Mathematischer Ort des Monats Februar 2023
Tafel für Albert Einstein in Berlin-Mitte
von
Wolfgang Volk
Unweit des
Reiterstandbilds Friedrichs des Großen
befand sich der ehemalige Gebäudelomplex, den die
Preußische
Akademie der Wissenschaften und die
Preußische
Akademie der Künste gemeinsam nutzten. (In [5] ist eine historische Zeichnung
der Straßenfront am Boulevard Unter den Linden Mitte des 18. Jahrhunderts wiedergegeben;
in Anbetracht der häufigen Umbenennungen der beiden genannten Akademien kann nicht sichergestellt
werden, dass hier dem Zeitgeist entsprechend die korrekten Bezeichnungen genannt sind.)

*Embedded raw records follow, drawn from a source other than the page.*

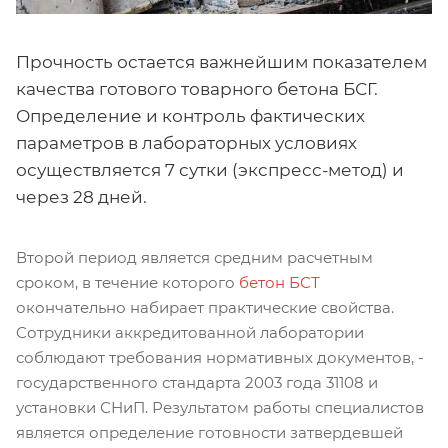
Прочность остается важнейшим показателем
качества готового товарного бетона БСГ.
Определение и контроль фактических
параметров в лабораторных условиях
осуществляется 7 сутки (экспресс-метод) и
через 28 дней.
Второй период является средним расчетным
сроком, в течение которого
бетон БСТ
окончательно набирает практические свойства.
Cотрудники аккредитованной лаборатории
соблюдают требования нормативных документов, -
государственного стандарта 2003 года 31108 и
установки СНиП. Результатом работы специалистов
является определение готовности затвердевшей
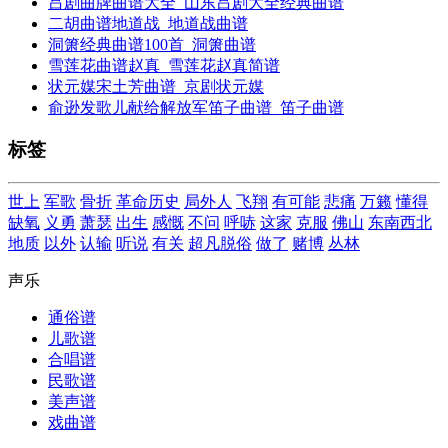
吕剧曲牌曲谱大全_山东吕剧大全经典曲谱
二胡曲谱地道战_地道战曲谱
洞箫经典曲谱100首_洞箫曲谱
雪莲花曲谱赵真_雪莲花赵真简谱
状元媒宋土芳曲谱_京剧状元媒
俞逊发歌儿献给解放军笛子曲谱_笛子曲谱
标签
世上
军歌
骨折
革命历史
局外人
飞翔
有可能
悲痛
万籁
懂得
缺氧
义勇
萧瑟
出生
感慨
不问
呼哧
这家
克服
佛山
东南西北
地质
以外
认输
听说
有关
超凡脱俗
做了
赌博
丛林
声乐
通俗谱
儿歌谱
合唱谱
民歌谱
美声谱
戏曲谱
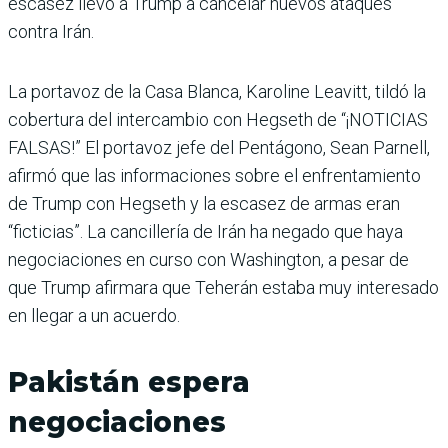
escasez llevó a Trump a cancelar nuevos ataques
contra Irán.
La portavoz de la Casa Blanca, Karoline Leavitt, tildó la
cobertura del intercambio con Hegseth de “¡NOTICIAS
FALSAS!” El portavoz jefe del Pentágono, Sean Parnell,
afirmó que las informaciones sobre el enfrentamiento
de Trump con Hegseth y la escasez de armas eran
“ficticias”. La cancillería de Irán ha negado que haya
negociaciones en curso con Washington, a pesar de
que Trump afirmara que Teherán estaba muy interesado
en llegar a un acuerdo.
Pakistán espera
negociaciones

Heute teilen sich das Areal im Karree der Straßen (im Uhrzeigersinn) Unter den Linden,
Charlottenstraße, Dorotheenstraße und Universitätsstraße
die von der
Stiftung Preußischer Kulturbesitz
verwaltete
Staatsbibliothek zu Berlin und die
Berlin-Brandenburgische Akademie der Wissenschaften (BBAW)
zu recht ungleichen Teilen – die Gebäudestruktur hat sich im Laufe der Geschichte
mehrfach grundlegend geändert. Die Staatsbibliothek betreibt an der beschriebenen
Stelle einen Standort1), die Akademie der Wissenschaften eine
Dependance, ihren Hauptsitz hat sie am Gendarmenmarkt (siehe [5]).

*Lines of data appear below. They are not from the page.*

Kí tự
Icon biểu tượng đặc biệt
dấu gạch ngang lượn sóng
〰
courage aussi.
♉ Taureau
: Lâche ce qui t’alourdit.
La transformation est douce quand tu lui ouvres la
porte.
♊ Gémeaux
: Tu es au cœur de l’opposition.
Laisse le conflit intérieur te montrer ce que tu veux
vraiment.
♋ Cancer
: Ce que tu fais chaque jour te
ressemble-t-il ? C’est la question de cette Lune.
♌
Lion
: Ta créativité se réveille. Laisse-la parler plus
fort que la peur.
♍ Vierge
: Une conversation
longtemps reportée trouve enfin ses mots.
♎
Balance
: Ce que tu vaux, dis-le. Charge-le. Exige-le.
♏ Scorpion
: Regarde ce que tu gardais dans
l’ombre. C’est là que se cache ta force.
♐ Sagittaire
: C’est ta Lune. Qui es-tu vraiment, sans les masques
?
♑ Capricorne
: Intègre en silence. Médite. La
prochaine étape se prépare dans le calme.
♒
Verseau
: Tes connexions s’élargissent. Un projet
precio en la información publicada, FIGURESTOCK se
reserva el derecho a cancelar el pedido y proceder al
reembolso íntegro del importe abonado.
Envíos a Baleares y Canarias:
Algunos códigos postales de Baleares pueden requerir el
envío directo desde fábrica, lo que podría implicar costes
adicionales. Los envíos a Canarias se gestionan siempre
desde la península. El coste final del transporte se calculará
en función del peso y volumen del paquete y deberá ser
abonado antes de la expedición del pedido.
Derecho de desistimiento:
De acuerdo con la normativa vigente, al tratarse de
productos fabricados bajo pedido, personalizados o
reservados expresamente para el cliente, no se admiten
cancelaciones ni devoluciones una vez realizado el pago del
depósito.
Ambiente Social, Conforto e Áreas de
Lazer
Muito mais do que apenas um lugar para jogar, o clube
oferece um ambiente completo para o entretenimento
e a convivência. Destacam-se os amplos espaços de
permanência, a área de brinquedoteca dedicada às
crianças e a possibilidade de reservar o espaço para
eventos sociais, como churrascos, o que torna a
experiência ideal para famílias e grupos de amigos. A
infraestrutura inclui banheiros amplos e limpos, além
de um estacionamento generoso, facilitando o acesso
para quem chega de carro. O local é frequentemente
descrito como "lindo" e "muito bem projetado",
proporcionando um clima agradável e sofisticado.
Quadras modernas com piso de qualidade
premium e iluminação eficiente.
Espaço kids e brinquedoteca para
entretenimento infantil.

Betritt man heutzutage das Areal von der Straße Unter den Linden aus, so schreitet
man durch mächtige Säulen in eine offene Vorhalle, die geradeaus in einen Innenhof
führt, von dem aus man den
Ausstellungsbereich der Staatsbibliothek, das
Stabi-Kulturwerk erreicht. In der Vorhalle befindet sich zur Linken der Personaleingang der
Staatsbibliothek und zur Rechten der Eingang der Dependance der
Berlin-Brandenburgische Akademie der Wissenschaften (siehe die nachstehende Fotografie).
Auf diesem Foto ist links neben dem aufwändig verzierten Portal die oben wiedergegebene
Gedenktafel für den Physiker und Nobelpreisträger
Albert Einstein zu erkennen.
Wie man sieht – eine singuläre Würdigung. Genauso singulär wie das
Wissenschaftsjahr 2005, das bislang als Einziges
einer Person – nämlich jenem Albert Einstein – gewidmet war,
der 100 Jahre zuvor unter anderem einen Artikel mit dem Titel
„Zur Elektrodynamik bewegter Körper“ publizierte, dessen Inhalt heute als
Spezielle
Relativitätstheorie bezeichnet wird.
Die Gedenktafel zeigt ein Porträt im Profil sowie den Text:
Hier wirkte
von 1914 bis 1932
Albert Einstein
als Mitglied der
Akademie
der Wissenschaften.
von 1914 bis 1932
Albert Einstein
als Mitglied der
Akademie
der Wissenschaften.
Die Anregung für diese Gedenktafel kam 1986 seitens des Physikers
Fritz Bernhard (1913-1993) im
Zusammenhang mit dem Stadtjubiläum 19872) [4].
Die Akademie der Wissenschaften der DDR, wie die Akademie seit 1972 offiziell hieß
(siehe [5]), erteilte noch im selben Jahr dem Berliner Bildhauer
Heinz Rodewald3) (1932-1993) den Auftrag,
den zeichnerischen Entwurf und das Gipsmodell für den Bronzeguss
einer Einstein-Gedenktafel auszuarbeiten. Im Herbst 1989 wurde der Bronzekunstguss in einem
Schwermaschinenbaubetrieb in Lauchhammer fertiggestellt. Es dauerte allerdings wegen der
Umwälzungen im Zusammenhang mit der Wiedervereinigung Deutschlands noch bis zum
25. November 1994, bis die Gedenktafel in einer Feierstunde enthüllt wurde.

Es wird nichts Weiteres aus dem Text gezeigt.